In adesione agli orientamenti più recenti il dolo eventuale si ha quando l’accettazione del rischio sia conseguenza di una ponderazione, di un preciso bilanciamento che il soggetto abbia consapevolmente fatto tra il bene esposto a pericolo tenendo la condotta e l’obiettivo avuto di mira e abbia accettato il rischio in conseguenza di una scelta che a valle del bilanciamento e della ponderazione subordini al perseguimento dell’obiettivo primariamente perseguito il sacrificio del bene giuridico presidiato dalla norma incriminatrice (cfr. tra le altre Cass., 15 marzo 2011, n. 10411).
La differenza tra le due forme di dolo summenzionate viene, in sostanza, connessa alla rappresentazione del livello di possibilità di verificazione del risultato. A seconda che la linea di demarcazione sia posta attorno alla certezza o alla semplice probabilità l’area di estensione del dolo diretto si amplia o si riduce, con una complementare riduzione o crescita del dolo eventuale.
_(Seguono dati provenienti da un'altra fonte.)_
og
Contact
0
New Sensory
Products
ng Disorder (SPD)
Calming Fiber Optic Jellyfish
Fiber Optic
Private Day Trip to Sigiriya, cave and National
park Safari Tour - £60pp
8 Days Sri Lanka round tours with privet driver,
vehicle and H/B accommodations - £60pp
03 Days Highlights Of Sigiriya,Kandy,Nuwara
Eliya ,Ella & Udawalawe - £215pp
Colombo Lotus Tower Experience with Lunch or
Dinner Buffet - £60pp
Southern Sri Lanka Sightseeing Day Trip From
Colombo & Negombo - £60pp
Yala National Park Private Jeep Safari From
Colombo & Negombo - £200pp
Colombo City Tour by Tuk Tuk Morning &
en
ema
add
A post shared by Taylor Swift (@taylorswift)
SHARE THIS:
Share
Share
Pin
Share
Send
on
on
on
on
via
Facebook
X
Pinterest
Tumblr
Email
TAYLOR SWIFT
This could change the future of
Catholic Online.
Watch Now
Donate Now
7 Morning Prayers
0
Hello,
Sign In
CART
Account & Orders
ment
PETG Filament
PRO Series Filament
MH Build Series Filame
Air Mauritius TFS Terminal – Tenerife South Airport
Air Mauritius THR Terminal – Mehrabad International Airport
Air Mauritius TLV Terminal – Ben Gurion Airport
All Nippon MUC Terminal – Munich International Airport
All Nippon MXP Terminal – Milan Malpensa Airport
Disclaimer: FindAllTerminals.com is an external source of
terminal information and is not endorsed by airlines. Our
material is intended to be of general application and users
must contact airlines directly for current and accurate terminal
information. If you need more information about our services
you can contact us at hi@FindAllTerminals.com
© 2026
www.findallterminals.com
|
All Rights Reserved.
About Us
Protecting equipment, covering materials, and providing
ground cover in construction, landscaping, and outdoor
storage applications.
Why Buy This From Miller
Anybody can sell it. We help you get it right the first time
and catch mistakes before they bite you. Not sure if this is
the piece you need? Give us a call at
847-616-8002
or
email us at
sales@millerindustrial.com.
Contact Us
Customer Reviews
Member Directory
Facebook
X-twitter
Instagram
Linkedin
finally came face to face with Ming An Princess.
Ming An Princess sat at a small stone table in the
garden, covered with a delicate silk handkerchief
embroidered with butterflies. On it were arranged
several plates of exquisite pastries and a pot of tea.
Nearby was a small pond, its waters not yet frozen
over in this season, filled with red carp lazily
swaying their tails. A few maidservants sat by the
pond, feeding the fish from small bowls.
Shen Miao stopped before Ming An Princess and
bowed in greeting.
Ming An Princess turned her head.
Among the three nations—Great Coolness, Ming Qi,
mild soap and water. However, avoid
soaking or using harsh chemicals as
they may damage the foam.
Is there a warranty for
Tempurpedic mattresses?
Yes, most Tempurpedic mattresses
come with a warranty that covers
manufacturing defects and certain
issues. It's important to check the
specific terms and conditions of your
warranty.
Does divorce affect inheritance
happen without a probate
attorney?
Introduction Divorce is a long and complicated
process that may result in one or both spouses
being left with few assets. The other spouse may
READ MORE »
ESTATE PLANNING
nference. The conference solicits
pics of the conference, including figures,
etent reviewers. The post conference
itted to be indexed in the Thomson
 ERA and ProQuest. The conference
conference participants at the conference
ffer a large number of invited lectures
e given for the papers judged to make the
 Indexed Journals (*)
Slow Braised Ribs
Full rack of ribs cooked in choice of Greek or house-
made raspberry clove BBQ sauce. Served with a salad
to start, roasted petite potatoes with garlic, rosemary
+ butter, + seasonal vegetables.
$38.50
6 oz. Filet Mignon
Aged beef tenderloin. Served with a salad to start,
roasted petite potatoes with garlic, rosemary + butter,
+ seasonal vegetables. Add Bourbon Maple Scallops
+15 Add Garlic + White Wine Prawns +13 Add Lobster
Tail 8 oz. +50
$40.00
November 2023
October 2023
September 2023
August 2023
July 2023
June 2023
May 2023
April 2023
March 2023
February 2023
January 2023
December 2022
La preservazione del confine tra dolo eventuale e dolo diretto impone di assegnare a tale ultima figura solo l’ambito di applicazione segnato da una ben elevata probabilità di verificazione.
3.ESEMPIO DI DOLO EVENTUALE
Tra i casi di maggiore risonanza mediatica che hanno visto l’applicazione dell’istituto del dolo eventuale si rammenta quello che ha riguardato il recente caso Vannini, in cui il Signor Ciontoli, padre della fidanzata del primo, è stato dichiarato dalla Suprema Corte di Cassazione colpevole di omicidio doloso, a titolo di dolo eventuale, in quanto, allo scopo di evitare che trapelasse il fatto che aveva egli stesso sparato con l’arma di ordinanza col rischio di perdere conseguentemente il proprio posto da agente segreto, accettava, seppur non essendosi prefissato tale intento, che il ragazzo morisse in conseguenza della sua condotta.
A tale conclusione gli Ermellini pervengono sulla scorta della considerazione che l’agente ometteva di fornire i dettagli della dinamica dell’incidente, i quali avrebbero potuto essere utili al fine di consentire una corretta ricostruzione degli avvenimenti nonché ai sanitari accorsi per meglio comprendere come intervenire per salvare il Vannini.
La Cassazione, infatti, conclude nel senso che ove tempestivamente notiziati del fatto che era stato sferrato un colpo di pistola nella direzione della vittima e della posizione nella quale quest’ultima era stata colpita l’intervento che avrebbero potuto prestare avrebbe potuto essere salvifico e, pertanto, la morte del Vannini avrebbe potuto essere evitata.
CONCLUSIONI
In conclusione, il dolo eventuale è una delle forme in cui può atteggiarsi l’elemento soggettivo del reato e si tratta da sempre di figura che da sempre impiega gli sforzi della dottrina e ancor più della giurisprudenza tanto sotto un profilo definitorio quanto sotto un profilo di delimitazione dalla altre forme di dolo.